Tolle Bescherung
Der Jahresausklang auf Südtirols Bühnen

2025 neigt sich dem Ende zu, aber vorher stehen uns noch vier Wochen voller vorweihnachtlicher Besinnlichkeit, Lebkuchen und Panettone bevor. Es erwarten uns meisterhafte Clownerie und die Klassiker der Weltliteratur, ebenso verzauberte Hasen und ein politisierendes Ferkel.

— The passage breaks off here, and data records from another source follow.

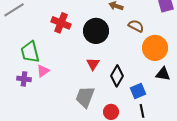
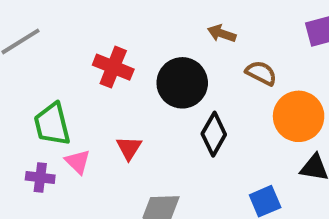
red triangle: (93, 64) -> (129, 148), moved
pink triangle: (43, 71) -> (78, 162), turned -40
black diamond: (117, 76) -> (214, 134), moved

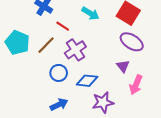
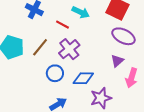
red line: (63, 26) -> (62, 25), moved
purple triangle: (123, 66) -> (117, 61), turned 32

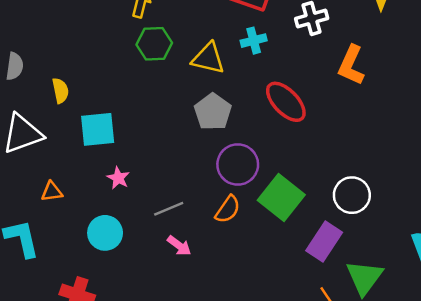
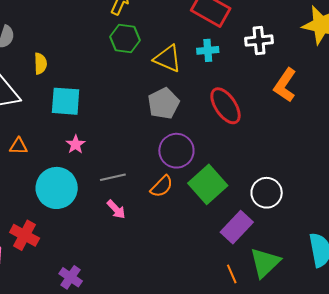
cyan circle: (105, 233) -> (57, 188), size x1.4

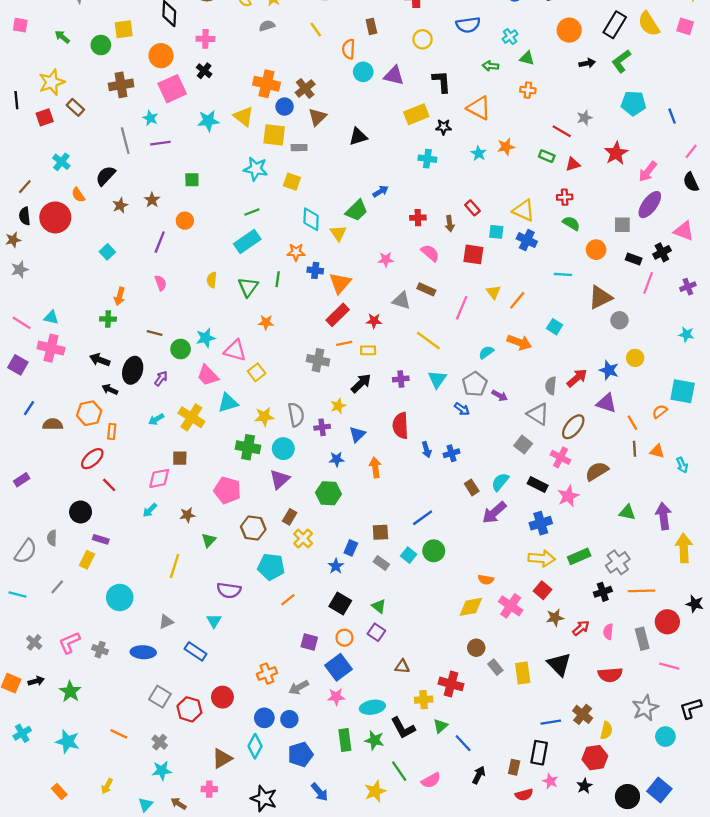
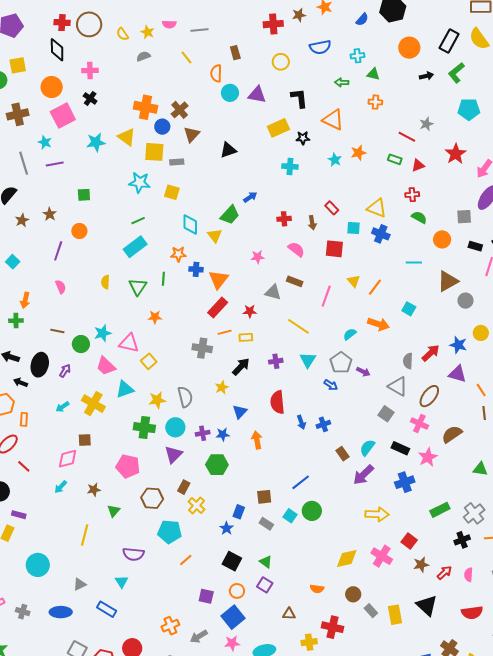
cyan cross: (510, 37) -> (358, 56), turned 32
purple cross: (322, 427) -> (203, 433), moved
yellow arrow: (542, 558) -> (377, 514), moved
orange semicircle: (486, 580) -> (317, 589), moved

Beginnen wir in der Bozner Carambolage, wo sich Elena-Maria Knapp und Katarina Hauser mit ihrer Performance „Kein.Mutter.Land“ durch sämtliche (Tabu-)Themen rund um Reproduktion und Gebärfähigkeit arbeiten. Mutterschaft ist politisch. Und Nichtmutterschaft ebenso. Von „Das kommt schon noch“ bis hin zu „Das wirst du bereuen“: kinderlose Frauen werden häufig stigmatisiert, „Mutterinstinkt“ als naturgegeben glorifiziert und romantisiert. Eine intime Lebensentscheidung wird dadurch zur öffentlichen Debatte. Aber wie ergeht es Müttern überhaupt? Was, wenn man es bereut? Und muss die biologische Uhr für alle ticken? Termin ist der 3. Dezember (am 4. sind die beiden in der Dekadenz in Brixen). Weiter geht es mit Julien Cottereau und seinem „Carte blanche à Julien Cottereau“ (04.-05.12.). Er war zehn Jahre lang mit dem Cirque du Soleil unterwegs, ist ein international gefeierter Clown, Pantomime und Entertainer, und er hat im letzten Jahr den „Niederstätter surPrize“ gewonnen. Ohne ein Wort zu sagen, recycelt er die Geräusche der Welt und nimmt das Publikum mit auf eine Reise, bei der jeder Moment einzigartig und überraschend ist. Anschließend ist Lukas Lobis mit seinem Erfolgsprogramm „Verwirrt“ an der Reihe (09.12.), ehe es weitergeht mit der traditionellen Weihnachtsshow des Improtheaters (16.12.). Auf dem Weihnachtsmarkt rollt der Rubel, die Herbergen sind ausgebucht und eine Flüchtlingsfamilie aus dem Nahen Osten wird in einem Stall untergebracht: Ach, hätte es damals schon das Improtheater gegeben. Und vielleicht schaut sogar die Weihnachtsfrau vorbei!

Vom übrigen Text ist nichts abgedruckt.